The variant selection of the child phase at the grain boundary (GB) during solid phase transformation has been extensively reported in polycrystalline alloys and has proved to be a key factor in determining the final microstructure, texture, and mechanical properties of alloys. This study developed a new definition of the crystallographic orientation relationship (OR) between two parent grains, called phase transformation (PT) misorientation, which could be used to evaluate the variant selection tendency occurring at GBs. Specifically, PT misorientation (θp) is the minimum angle of a grain rotating around a particular crystallographic orientation to where the grain can produce the same child variant (crystallographic orientation) with another grain.

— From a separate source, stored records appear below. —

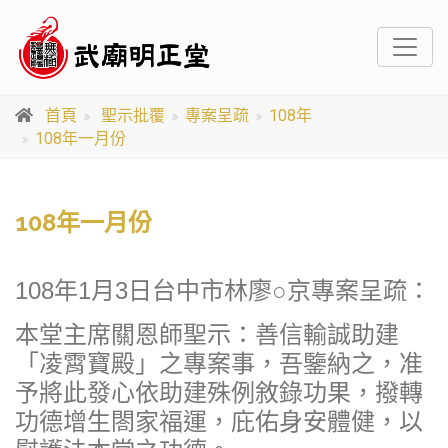
首頁
聖示批覆
專案呈疏
108年
108年一月份
108年一月份
108年1月3日台中市林廖○京專案呈疏：
本堂主席關恩師聖示：善信輸誠助建
「凌霄寶殿」之專案事，吾鑒納之，准
予將此發心依助建殊例敘錄功果，撥轉
功德增生閤家福運，庇佑身安體健，以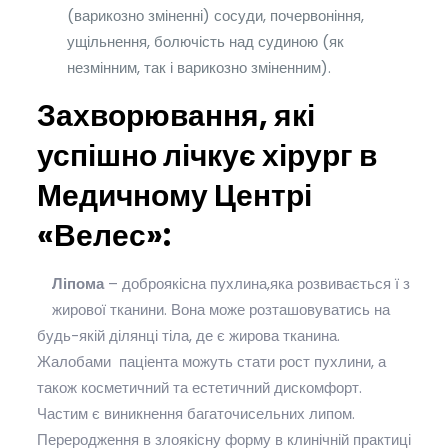
(варикозно зміненні) сосуди, почервоніння,
ущільнення, болючість над судиною (як
незмінним, так і варикозно зміненним).
Захворювання, які
успішно лічкує хірург в
Медичному Центрі
«Велес»:
Ліпома
– доброякісна пухлина,яка розвивається ї з
жирової тканини. Вона може розташовуватись на
будь-якій ділянці тіла, де є жирова тканина.
Жалобами паціента можуть стати рост пухлини, а
також косметичний та естетичний дискомфорт.
Частим є виникнення багаточисельних липом.
Переродження в злоякісну форму в клинічній практиці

We examined the β → α phase transformation in titanium alloy to confirm the effect of θp on the variant selection tendency of GBα. The results demonstrated the probability of variant selection occurrence is largely affected by the magnitude of θp; in particular, the θp dominates the variant selection when the angle is less than 5˚. Compared with the empirical rule for variant selection using the deviation angle of the common {110} pole of two adjacent β grains, a small θp was found to be more reliable for evaluating the variant selection tendency. Moreover, we also analyzed the correlation between θp and misorientation (θ), as well as their combined effects on variant selection. As a new parameter for describing the OR between two grains, θp is expected to tailor the GBs in various alloys during thermal-mechanical processes to achieve a satisfactory microstructure and texture.